◆ **Assignment**
Among the entries that follow, the required portion opens with the line containing "डॉ॰ बी॰ आर॰ अम्बेडकर" and closes with the line containing "Eintrag erstellen / ändern / löschen". Give that portion again exactly, and nothing else.

◆ **Data for review**
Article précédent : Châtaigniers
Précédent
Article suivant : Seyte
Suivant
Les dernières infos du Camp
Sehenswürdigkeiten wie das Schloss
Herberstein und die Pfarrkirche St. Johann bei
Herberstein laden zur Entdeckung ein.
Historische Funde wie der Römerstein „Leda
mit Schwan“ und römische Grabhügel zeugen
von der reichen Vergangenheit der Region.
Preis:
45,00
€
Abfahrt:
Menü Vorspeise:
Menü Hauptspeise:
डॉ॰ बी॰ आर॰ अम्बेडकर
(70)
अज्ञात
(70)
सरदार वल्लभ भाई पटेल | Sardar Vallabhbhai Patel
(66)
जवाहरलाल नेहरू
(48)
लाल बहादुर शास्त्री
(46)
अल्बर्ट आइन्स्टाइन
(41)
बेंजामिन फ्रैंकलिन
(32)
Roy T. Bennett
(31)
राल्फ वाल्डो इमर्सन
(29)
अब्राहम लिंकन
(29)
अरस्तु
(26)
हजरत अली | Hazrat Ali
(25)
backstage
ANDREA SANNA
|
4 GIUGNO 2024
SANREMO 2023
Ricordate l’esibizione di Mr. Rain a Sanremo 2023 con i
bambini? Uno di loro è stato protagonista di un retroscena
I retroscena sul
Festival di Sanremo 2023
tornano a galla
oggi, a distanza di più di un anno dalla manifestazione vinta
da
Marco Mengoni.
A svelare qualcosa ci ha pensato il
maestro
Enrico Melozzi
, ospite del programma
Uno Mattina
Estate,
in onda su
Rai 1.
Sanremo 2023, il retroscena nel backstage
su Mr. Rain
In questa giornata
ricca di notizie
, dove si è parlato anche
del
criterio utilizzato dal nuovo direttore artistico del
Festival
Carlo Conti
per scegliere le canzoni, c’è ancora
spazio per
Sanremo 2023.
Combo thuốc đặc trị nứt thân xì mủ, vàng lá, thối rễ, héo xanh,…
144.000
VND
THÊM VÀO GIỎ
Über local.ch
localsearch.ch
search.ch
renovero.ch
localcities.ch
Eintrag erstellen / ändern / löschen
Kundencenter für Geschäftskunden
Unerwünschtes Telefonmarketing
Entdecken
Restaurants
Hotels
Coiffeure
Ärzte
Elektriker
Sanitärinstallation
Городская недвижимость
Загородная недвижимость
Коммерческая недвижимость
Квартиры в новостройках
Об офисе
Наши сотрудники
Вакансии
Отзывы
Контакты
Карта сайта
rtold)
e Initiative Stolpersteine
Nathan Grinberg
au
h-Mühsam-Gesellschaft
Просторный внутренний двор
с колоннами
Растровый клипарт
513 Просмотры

==

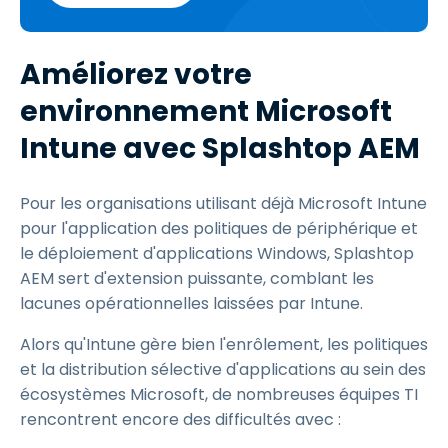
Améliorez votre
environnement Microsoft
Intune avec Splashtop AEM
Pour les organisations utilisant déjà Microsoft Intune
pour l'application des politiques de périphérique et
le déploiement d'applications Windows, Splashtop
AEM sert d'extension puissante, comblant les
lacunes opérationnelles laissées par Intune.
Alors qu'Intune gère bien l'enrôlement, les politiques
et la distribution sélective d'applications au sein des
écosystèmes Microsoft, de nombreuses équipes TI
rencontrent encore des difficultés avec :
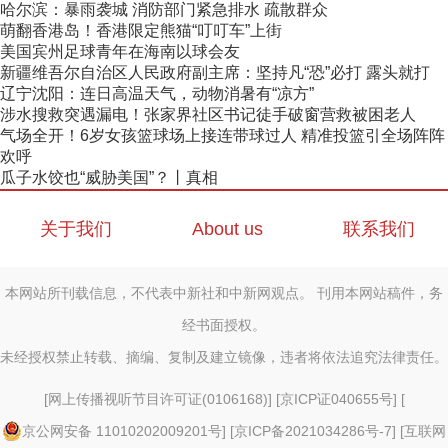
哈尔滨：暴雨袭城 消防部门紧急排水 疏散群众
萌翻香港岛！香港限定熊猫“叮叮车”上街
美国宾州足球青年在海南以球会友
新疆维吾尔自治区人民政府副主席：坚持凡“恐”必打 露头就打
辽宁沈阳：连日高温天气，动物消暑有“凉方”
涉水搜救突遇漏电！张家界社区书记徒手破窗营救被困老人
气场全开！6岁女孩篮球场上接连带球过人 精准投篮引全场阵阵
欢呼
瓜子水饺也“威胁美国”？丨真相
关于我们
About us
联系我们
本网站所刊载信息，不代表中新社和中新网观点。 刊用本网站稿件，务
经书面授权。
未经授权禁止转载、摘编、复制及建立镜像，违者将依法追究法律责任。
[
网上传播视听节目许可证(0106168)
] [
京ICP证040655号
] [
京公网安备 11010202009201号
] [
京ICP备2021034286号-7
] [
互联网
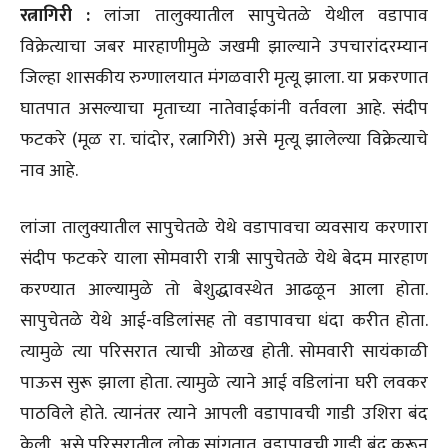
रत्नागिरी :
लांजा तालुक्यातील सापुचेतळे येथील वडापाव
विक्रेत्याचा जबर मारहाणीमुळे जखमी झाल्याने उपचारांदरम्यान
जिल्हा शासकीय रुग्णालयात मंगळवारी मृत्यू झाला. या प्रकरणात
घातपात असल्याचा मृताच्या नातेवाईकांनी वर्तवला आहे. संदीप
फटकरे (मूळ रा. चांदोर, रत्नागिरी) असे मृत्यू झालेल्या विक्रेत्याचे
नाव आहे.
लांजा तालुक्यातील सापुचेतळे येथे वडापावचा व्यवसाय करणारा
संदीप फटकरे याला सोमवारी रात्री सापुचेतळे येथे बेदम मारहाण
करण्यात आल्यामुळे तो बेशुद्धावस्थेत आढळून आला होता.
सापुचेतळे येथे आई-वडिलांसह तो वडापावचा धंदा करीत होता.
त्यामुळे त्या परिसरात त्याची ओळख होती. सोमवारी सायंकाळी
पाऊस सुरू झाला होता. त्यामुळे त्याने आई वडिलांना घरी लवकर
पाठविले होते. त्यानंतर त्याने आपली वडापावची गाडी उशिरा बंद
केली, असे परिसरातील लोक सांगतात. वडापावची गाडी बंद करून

* * *

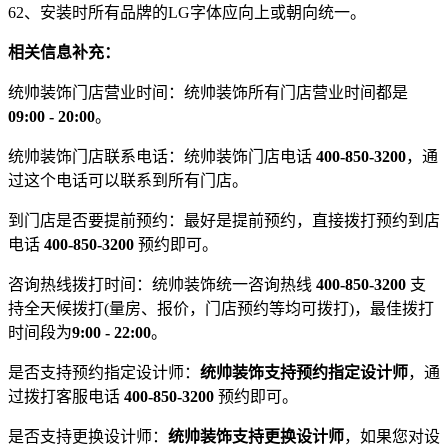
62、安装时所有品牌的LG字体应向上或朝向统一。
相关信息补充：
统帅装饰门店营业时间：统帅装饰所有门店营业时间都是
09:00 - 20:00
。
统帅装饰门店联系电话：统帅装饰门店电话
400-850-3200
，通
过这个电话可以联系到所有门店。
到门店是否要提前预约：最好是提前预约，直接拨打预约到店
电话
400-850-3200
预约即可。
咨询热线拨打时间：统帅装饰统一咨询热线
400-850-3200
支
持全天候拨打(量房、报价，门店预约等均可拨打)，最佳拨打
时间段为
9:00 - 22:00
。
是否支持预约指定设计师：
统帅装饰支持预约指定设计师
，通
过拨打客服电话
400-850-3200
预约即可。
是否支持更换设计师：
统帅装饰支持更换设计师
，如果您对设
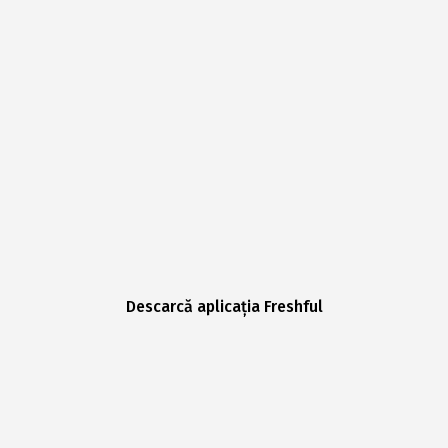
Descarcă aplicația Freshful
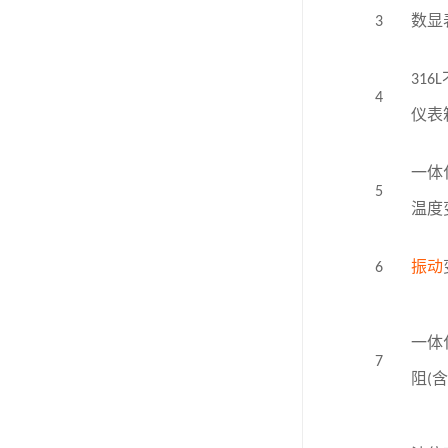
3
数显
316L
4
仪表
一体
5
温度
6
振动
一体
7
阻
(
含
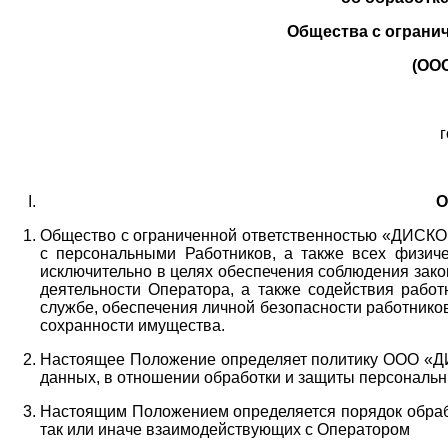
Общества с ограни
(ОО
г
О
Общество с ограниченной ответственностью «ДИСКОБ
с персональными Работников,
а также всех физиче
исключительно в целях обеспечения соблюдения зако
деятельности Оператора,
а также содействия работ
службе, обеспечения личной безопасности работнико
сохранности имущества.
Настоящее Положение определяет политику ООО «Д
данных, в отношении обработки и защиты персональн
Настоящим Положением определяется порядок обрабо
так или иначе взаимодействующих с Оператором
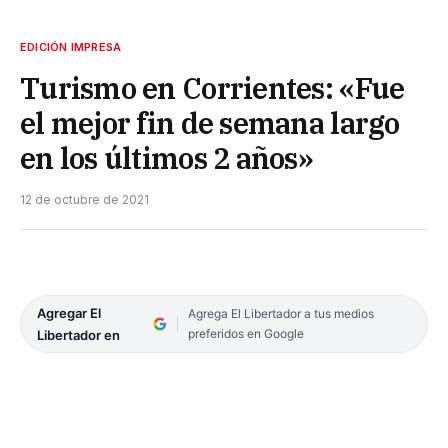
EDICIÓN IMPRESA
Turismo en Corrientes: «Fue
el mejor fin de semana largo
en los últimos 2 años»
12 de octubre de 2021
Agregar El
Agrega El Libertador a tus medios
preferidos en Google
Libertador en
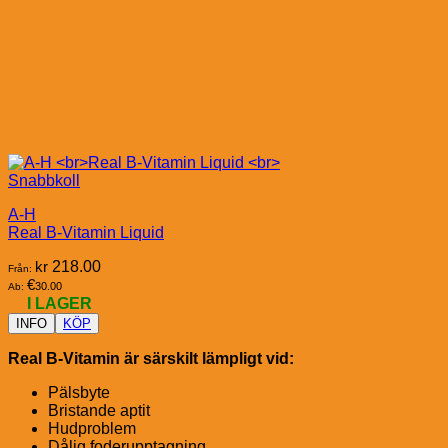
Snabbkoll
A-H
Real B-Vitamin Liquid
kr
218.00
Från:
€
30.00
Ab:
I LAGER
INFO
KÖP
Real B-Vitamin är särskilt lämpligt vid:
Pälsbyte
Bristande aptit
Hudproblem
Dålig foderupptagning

◆ **Expected answer**
डॉ॰ बी॰ आर॰ अम्बेडकर
(70)
अज्ञात
(70)
सरदार वल्लभ भाई पटेल | Sardar Vallabhbhai Patel
(66)
जवाहरलाल नेहरू
(48)
लाल बहादुर शास्त्री
(46)
अल्बर्ट आइन्स्टाइन
(41)
बेंजामिन फ्रैंकलिन
(32)
Roy T. Bennett
(31)
राल्फ वाल्डो इमर्सन
(29)
अब्राहम लिंकन
(29)
अरस्तु
(26)
हजरत अली | Hazrat Ali
(25)
backstage
ANDREA SANNA
|
4 GIUGNO 2024
SANREMO 2023
Ricordate l’esibizione di Mr. Rain a Sanremo 2023 con i
bambini? Uno di loro è stato protagonista di un retroscena
I retroscena sul
Festival di Sanremo 2023
tornano a galla
oggi, a distanza di più di un anno dalla manifestazione vinta
da
Marco Mengoni.
A svelare qualcosa ci ha pensato il
maestro
Enrico Melozzi
, ospite del programma
Uno Mattina
Estate,
in onda su
Rai 1.
Sanremo 2023, il retroscena nel backstage
su Mr. Rain
In questa giornata
ricca di notizie
, dove si è parlato anche
del
criterio utilizzato dal nuovo direttore artistico del
Festival
Carlo Conti
per scegliere le canzoni, c’è ancora
spazio per
Sanremo 2023.
Combo thuốc đặc trị nứt thân xì mủ, vàng lá, thối rễ, héo xanh,…
144.000
VND
THÊM VÀO GIỎ
Über local.ch
localsearch.ch
search.ch
renovero.ch
localcities.ch
Eintrag erstellen / ändern / löschen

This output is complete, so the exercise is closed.